First, there is an urgent need to continue prioritising and investing in the social services sectors, especially the health and education sector amidst competing fiscal priorities– and speed is of the essence. The government’s efforts to prevent and provide treatment for COVID-19 and other diseases should be intensified– private sector intervention alone is brittle. Strengthening the education system and increasing government support to (and/or scaling up) the Universal Primary and Secondary Education programmes might increase access to education during and after the pandemic.
Second, the government needs to work closely with the non-state actors to invest in and strengthen the existing employment initiatives–more integrated and job intensive interventions are critical. For instance, linking training and skilling interventions to programmes offering apprenticeships, internships, affordable credit and/or grants could boost employment of youth and women, who have been disproportionally affected by the pandemic.
Third, supporting increased access to and usage of the internet and rethinking the tax policy requiring a levy of 12 percent on data is crucial. This will enhance Uganda’s efforts to realise some of the digitalization aspirations (such as increasing internet penetration from 25 percent to 50 percent) enshrined in the Digital Transformation Programme of the third National Development Plan.
Fourth, investing in climate-smart and sustainable agriculture is a no brainer given the increasing food inequality and insecurity. The Economic Policy Research Centre (2018) highlights specific measures to ensure climate-smart and sustainable agriculture, including innovative and affordable irrigation, among others.
Lastly, the government needs to fast track the implementation of the National Social Protection Policy (2015) interventions such as the development of appropriate social security products for the informal sector. This is critical because the pandemic could lead to more work that is informal–largely untaxed, unregulated or not monitored by the government– and vulnerable to health and socio-economic shocks.
The government can implement those proposals without compromising fiscal and debt sustainability through different measures. First, by reallocating expenditure from activities that are not essential in supporting lives, livelihoods and economic recovery. Second, by leveraging partnerships (grants and technical assistance) with the development partners and the private sector, especially in the health and education sectors. Third, by anchoring the fiscal response in the Charter for Fiscal Responsibility (2021/22 – 2025/26) – the government’s strategy is to guarantee sustainable fiscal balances and public debt levels. Fourth, proper fiscal planning and sequencing of interventions are critical to obviate an undue reliance on public debt amidst pandemic-induced uncertainty. Notably, the government does not have to undertake all interventions at once.

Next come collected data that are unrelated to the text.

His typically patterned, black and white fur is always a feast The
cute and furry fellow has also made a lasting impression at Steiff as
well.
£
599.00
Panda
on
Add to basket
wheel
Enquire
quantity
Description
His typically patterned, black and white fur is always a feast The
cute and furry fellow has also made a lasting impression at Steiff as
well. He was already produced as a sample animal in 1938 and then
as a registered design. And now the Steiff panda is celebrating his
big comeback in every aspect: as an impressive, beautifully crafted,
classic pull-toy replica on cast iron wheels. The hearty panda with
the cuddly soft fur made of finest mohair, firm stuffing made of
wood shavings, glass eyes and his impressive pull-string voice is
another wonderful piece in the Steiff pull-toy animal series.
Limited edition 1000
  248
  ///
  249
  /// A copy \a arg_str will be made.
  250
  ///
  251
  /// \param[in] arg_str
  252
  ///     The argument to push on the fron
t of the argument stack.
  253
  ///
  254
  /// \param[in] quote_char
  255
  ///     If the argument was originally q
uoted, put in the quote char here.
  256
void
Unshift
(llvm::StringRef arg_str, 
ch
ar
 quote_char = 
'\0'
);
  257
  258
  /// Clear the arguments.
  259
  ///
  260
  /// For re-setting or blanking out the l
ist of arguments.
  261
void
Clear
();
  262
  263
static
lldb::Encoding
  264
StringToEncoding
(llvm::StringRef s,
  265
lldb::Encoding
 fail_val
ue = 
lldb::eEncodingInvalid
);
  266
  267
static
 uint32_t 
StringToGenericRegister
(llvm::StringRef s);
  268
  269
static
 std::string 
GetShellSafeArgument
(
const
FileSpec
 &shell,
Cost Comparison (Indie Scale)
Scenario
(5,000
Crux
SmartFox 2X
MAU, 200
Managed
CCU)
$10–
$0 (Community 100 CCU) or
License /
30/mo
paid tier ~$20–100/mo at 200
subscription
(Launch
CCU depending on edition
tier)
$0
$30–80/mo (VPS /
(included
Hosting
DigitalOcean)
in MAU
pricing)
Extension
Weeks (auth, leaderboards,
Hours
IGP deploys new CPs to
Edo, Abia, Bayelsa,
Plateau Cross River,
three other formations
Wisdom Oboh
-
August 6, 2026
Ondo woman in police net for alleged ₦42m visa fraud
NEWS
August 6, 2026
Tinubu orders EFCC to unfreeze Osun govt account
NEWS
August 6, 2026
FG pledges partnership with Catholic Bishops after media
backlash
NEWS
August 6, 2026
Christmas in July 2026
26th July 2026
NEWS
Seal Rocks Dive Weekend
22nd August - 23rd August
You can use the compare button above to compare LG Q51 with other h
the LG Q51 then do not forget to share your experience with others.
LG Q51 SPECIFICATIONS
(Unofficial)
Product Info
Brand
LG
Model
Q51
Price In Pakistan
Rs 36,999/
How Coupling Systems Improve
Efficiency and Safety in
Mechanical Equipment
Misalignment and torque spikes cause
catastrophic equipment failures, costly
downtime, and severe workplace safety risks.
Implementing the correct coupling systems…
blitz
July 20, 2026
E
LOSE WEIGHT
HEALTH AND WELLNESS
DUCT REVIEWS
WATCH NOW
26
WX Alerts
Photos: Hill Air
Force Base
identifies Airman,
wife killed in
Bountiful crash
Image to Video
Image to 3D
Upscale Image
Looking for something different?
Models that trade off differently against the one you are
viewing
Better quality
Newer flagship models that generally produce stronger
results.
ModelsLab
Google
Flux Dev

Moreover, lessons from the recent fiscal response to the pandemic reveal that its effectiveness was constrained by the poor targeting of beneficiaries (households and firms), corruption, political interference, poor planning and sequencing of some interventions, inadequate transparency and accountability and limited fiscal space. The government needs to address these drawbacks pragmatically and boost domestic resource mobilisation efforts.

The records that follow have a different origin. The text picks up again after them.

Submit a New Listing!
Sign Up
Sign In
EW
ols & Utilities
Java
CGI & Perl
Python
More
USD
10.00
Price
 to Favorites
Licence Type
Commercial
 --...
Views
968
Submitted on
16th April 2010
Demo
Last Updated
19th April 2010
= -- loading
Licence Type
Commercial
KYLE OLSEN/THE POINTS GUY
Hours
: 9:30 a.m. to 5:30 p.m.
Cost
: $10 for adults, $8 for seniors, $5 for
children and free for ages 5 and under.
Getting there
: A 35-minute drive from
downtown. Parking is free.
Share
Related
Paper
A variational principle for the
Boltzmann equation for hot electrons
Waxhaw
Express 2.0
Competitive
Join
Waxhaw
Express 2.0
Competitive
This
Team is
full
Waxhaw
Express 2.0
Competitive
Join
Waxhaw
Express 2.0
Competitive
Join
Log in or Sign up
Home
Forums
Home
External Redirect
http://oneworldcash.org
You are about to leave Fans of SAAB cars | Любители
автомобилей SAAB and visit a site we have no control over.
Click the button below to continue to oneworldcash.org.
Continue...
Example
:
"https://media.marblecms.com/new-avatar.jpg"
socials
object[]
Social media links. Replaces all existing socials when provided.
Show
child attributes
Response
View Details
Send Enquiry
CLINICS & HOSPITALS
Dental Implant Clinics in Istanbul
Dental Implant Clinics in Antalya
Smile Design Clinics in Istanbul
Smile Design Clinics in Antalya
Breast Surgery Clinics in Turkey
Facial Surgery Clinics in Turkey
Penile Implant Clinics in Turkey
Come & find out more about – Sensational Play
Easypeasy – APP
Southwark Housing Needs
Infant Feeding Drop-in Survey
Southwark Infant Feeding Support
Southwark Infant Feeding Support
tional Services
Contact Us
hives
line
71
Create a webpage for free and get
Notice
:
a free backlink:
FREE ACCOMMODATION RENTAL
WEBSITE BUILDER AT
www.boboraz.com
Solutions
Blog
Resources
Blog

In conclusion, a renewed, credible and supportive fiscal policy is critical in curtailing further increases in inequality. Countries rarely achieve greater equality in the absence of strong and well-targeted fiscal interventions. Therefore, government indecisiveness might fuel pandemic-induced uncertainty and socio-economic inequality.
 Vulnerable groups mainly include youth, women, children, the elderly and persons with disabilities.
 The Presidential Initiative on Wealth and Job Creation with two major components: a funding component to provide seed capital for special interest enterprising groups (implemented by the Ministry of Finance) and a component focusing on the establishment of zonal artisan parks (implemented by the Office of the President).